**Activity:**
From the entries below, write out exactly the lines between the line holding "проценты. Облигации торгуются на бирже, их" and the line holding "anticiper. Adopter une gestion dynamique de", inclusive, excluding any pictures.
------------
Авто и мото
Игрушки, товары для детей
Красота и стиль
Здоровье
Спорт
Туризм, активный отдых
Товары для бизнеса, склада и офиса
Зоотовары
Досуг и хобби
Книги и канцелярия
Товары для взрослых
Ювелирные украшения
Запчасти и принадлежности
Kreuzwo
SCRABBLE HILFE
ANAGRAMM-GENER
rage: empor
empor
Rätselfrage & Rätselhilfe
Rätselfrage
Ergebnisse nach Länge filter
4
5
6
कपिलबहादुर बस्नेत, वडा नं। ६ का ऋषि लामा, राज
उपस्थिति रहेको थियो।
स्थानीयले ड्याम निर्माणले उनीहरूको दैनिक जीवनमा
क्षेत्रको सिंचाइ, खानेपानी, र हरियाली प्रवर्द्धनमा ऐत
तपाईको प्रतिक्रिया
------------
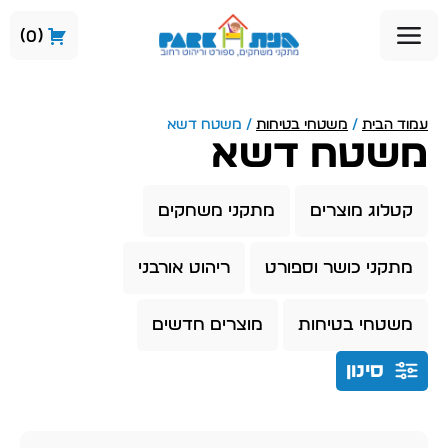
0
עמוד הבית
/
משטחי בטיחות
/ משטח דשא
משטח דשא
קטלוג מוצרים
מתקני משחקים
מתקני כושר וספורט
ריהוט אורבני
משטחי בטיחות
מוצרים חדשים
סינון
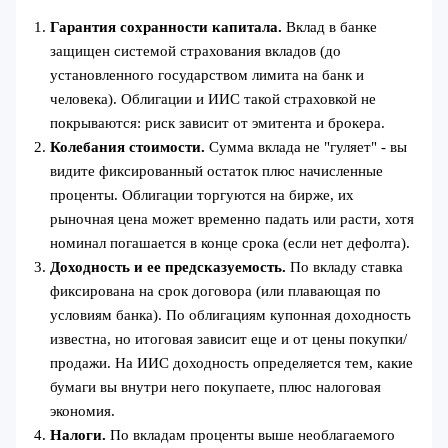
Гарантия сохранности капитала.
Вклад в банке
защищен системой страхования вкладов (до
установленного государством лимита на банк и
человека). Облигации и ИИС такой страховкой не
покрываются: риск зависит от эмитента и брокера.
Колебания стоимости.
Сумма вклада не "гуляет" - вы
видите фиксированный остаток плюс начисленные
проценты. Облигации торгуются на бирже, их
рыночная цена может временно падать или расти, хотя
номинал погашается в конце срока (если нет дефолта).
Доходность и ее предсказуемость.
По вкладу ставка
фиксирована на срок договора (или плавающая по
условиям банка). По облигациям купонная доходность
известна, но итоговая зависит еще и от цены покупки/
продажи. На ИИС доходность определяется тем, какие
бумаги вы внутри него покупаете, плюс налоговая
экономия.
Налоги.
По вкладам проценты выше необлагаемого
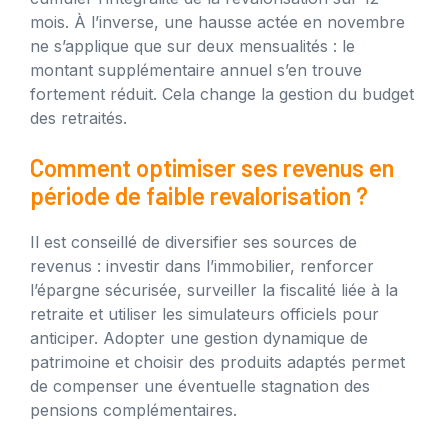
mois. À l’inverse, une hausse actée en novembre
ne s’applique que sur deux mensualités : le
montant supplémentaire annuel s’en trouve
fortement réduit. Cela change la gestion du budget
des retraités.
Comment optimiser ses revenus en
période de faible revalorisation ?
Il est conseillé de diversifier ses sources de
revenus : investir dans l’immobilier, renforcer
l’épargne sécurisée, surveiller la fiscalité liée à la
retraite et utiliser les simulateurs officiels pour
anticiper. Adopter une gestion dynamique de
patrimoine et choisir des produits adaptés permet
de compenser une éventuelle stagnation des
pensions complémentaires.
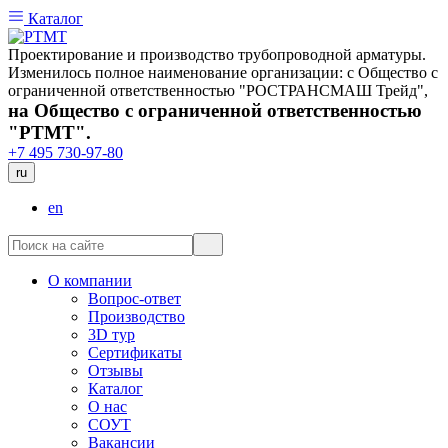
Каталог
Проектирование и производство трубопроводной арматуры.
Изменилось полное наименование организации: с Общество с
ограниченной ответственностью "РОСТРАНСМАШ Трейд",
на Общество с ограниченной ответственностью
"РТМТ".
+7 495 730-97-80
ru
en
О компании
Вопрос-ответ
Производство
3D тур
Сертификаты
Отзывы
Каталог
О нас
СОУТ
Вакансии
------------
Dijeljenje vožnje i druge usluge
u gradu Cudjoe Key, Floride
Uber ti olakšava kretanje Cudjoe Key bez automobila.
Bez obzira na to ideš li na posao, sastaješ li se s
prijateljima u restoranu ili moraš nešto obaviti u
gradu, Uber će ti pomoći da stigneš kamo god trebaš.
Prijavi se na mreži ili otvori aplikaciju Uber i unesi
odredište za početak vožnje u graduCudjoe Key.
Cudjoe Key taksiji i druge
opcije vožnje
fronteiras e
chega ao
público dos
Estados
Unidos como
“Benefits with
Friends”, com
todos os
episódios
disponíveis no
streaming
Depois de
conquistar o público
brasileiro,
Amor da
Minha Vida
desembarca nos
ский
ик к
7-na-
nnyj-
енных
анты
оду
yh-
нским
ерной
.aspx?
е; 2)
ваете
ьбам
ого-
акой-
------------
**Exercise result:**
проценты. Облигации торгуются на бирже, их
рыночная цена может временно падать или расти, хотя
номинал погашается в конце срока (если нет дефолта).
Доходность и ее предсказуемость.
По вкладу ставка
фиксирована на срок договора (или плавающая по
условиям банка). По облигациям купонная доходность
известна, но итоговая зависит еще и от цены покупки/
продажи. На ИИС доходность определяется тем, какие
бумаги вы внутри него покупаете, плюс налоговая
экономия.
Налоги.
По вкладам проценты выше необлагаемого
mois. À l’inverse, une hausse actée en novembre
ne s’applique que sur deux mensualités : le
montant supplémentaire annuel s’en trouve
fortement réduit. Cela change la gestion du budget
des retraités.
Comment optimiser ses revenus en
période de faible revalorisation ?
Il est conseillé de diversifier ses sources de
revenus : investir dans l’immobilier, renforcer
l’épargne sécurisée, surveiller la fiscalité liée à la
retraite et utiliser les simulateurs officiels pour
anticiper. Adopter une gestion dynamique de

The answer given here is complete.